Segundo a polícia, após a localização da droga o réu ficou alterado, voltou a dizer que ele não morava no local e que a droga não era dele, que tentou fugir e precisou ser contido.

Quando um dos policiais perguntou o nome de Silva, ele disse se chamar Juliano da Silva, mas dentro da casa havia um certificado de alistamento militar em nome de Felipe Alves da Silva, com a foto dele, e um título de eleitor no mesmo nome. A polícia também recolheu a carteira de trabalho dele e mais R$ 130,00 em dinheiro que estavam em uma carteira.

Negou

Silva negou ser o portador de tais documentos, que apontou registro criminal por tráfico de drogas e receptação. Ele disse que só revelaria a verdadeira identidade na presença do advogado e ofendeu os policiais. Disse ainda que como a droga apreendida não estava com ele, no dia seguinte estaria em liberdade.

No trajeto até à delegacia ele resistiu à prisão, chutando o compartimento da viatura destinado ao transporte de presos e novamente foi preciso o uso de força física para contê-lo.

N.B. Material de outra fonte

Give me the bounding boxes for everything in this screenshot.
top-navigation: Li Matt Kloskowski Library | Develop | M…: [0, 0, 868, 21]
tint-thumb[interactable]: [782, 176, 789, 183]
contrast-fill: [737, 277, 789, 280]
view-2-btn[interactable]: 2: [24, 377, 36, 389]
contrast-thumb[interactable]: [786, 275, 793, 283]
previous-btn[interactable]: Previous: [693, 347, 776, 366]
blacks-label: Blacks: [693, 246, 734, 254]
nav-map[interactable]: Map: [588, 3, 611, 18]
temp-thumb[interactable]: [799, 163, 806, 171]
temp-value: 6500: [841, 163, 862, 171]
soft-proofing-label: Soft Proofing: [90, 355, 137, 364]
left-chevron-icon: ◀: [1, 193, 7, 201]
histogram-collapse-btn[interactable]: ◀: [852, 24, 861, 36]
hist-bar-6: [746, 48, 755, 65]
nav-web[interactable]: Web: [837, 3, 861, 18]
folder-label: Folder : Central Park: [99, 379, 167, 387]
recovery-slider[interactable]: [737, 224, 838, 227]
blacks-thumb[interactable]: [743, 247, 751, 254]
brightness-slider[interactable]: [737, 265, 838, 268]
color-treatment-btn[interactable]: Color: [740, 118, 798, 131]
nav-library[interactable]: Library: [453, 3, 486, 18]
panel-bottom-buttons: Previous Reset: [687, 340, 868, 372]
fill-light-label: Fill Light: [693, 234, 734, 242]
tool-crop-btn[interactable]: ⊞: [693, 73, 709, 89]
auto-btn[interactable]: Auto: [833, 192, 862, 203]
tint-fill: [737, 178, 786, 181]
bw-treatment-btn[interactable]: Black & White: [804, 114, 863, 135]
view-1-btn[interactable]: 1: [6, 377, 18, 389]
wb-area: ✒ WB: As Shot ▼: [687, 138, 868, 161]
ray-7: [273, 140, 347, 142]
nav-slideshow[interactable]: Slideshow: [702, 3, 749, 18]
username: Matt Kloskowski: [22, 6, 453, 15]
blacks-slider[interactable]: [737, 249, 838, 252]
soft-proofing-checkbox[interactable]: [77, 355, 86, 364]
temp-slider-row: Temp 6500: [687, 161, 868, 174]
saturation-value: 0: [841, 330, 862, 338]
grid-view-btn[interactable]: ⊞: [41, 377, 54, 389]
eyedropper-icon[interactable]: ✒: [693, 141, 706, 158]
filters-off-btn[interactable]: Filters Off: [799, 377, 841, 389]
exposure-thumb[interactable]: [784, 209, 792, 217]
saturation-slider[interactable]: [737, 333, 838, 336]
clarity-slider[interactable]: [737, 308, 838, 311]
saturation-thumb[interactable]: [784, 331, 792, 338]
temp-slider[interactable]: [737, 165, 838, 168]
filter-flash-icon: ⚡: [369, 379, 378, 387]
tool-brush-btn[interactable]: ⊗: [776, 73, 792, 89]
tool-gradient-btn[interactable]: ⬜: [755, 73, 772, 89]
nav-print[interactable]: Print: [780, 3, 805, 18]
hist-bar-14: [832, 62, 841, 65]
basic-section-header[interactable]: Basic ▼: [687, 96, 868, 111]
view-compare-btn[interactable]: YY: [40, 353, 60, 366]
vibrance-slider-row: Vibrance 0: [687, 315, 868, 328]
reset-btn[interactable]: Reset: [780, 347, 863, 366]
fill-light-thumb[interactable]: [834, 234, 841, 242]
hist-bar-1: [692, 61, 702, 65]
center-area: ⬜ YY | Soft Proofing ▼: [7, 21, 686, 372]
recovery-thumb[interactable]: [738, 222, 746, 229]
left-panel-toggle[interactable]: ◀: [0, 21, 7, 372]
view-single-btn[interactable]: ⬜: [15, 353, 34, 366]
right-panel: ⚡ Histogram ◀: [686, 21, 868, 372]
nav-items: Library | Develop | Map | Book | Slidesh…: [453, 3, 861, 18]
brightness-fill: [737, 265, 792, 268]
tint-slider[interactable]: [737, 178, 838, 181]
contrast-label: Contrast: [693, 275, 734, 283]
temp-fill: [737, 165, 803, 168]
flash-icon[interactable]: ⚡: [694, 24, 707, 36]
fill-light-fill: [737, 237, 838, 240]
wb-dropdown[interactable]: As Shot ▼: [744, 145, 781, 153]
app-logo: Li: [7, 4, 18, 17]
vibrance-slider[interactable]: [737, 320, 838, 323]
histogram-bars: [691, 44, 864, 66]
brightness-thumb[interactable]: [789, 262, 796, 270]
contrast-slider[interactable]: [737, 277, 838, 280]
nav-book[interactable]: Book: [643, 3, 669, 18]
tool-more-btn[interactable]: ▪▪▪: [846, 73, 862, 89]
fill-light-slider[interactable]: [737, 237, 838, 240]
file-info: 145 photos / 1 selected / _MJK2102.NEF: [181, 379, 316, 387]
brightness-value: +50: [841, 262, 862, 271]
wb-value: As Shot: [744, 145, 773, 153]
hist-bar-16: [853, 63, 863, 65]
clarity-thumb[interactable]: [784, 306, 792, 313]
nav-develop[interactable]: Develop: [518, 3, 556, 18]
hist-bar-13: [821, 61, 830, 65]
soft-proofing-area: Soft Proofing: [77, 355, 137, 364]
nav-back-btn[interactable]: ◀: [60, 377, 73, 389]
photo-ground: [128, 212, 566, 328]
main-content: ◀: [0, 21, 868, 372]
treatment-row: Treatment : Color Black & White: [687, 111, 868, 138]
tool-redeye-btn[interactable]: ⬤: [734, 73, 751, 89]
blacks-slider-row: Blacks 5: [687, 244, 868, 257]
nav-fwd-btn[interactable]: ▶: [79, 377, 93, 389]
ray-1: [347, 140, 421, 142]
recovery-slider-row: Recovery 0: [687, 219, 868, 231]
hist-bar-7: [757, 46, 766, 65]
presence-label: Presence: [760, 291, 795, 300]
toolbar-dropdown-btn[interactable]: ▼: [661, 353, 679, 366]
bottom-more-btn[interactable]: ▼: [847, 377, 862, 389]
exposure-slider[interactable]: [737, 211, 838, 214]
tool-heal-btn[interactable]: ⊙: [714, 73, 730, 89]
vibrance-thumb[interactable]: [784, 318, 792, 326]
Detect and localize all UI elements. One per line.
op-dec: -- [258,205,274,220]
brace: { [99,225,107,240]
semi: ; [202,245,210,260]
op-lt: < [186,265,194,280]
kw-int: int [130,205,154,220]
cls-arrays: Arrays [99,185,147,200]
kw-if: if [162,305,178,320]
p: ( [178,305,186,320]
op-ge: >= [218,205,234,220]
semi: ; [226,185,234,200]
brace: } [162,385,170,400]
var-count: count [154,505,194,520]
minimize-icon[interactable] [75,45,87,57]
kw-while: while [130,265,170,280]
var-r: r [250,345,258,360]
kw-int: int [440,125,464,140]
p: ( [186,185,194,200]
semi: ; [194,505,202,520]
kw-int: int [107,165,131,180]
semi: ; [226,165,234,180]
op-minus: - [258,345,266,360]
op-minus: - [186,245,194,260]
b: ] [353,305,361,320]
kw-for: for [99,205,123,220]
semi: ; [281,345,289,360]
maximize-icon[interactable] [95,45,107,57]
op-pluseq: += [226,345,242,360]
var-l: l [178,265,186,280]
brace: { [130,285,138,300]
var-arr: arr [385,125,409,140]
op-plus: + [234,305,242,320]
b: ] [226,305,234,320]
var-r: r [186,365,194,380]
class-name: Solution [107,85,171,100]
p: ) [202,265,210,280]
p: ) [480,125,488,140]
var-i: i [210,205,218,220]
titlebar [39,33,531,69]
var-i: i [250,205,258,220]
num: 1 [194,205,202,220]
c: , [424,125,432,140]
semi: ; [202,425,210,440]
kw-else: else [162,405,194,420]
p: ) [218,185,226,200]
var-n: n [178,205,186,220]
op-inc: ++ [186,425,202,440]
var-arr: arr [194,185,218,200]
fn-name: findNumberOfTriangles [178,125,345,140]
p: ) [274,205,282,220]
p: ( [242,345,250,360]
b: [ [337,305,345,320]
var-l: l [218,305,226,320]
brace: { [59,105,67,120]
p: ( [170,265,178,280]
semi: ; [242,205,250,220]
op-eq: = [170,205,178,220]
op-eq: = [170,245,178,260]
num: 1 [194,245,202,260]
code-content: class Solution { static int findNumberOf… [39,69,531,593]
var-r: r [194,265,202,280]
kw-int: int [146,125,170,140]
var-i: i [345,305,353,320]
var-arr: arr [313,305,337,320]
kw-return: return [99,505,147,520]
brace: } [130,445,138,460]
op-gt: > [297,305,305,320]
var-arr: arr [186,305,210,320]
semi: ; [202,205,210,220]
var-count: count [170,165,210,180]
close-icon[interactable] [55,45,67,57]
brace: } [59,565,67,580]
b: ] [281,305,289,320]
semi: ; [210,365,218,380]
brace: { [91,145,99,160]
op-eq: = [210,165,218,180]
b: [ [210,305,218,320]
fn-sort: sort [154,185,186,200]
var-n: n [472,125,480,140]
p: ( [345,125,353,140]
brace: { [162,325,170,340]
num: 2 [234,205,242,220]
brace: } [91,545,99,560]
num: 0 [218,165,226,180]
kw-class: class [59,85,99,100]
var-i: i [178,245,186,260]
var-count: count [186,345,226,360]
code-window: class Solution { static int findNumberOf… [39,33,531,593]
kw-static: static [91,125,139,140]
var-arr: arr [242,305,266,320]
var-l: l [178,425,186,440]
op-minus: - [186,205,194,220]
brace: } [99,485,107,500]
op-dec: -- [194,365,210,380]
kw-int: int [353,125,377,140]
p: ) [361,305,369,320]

No plantão policial ele admitiu ser o portador dos documentos encontrados no imóvel, negou o tráfico de drogas, mas foi preso em flagrante e ficou à disposição da Justiça.

Condenação

Ao julgar o caso, com base nas provas contidas nos autos, Sumariva Júnior entendeu que ficou comprovado que Silva estava comercializando drogas. Além disso, levou em consideração que ele quis usar outro nome por saber que é integrante do PCC e multirreincidente.

“Outrossim, ao ofender os policiais, chamando-os de vermes, menosprezou as funções públicas que estavam exercendo, humilhando-os em suas funções, cometendo o crime de desacato”, cita na decisão.

O juiz determinou o regime fechado para o início do cumprimento da pena e não concedeu a ele o direito de recorrer em liberdade.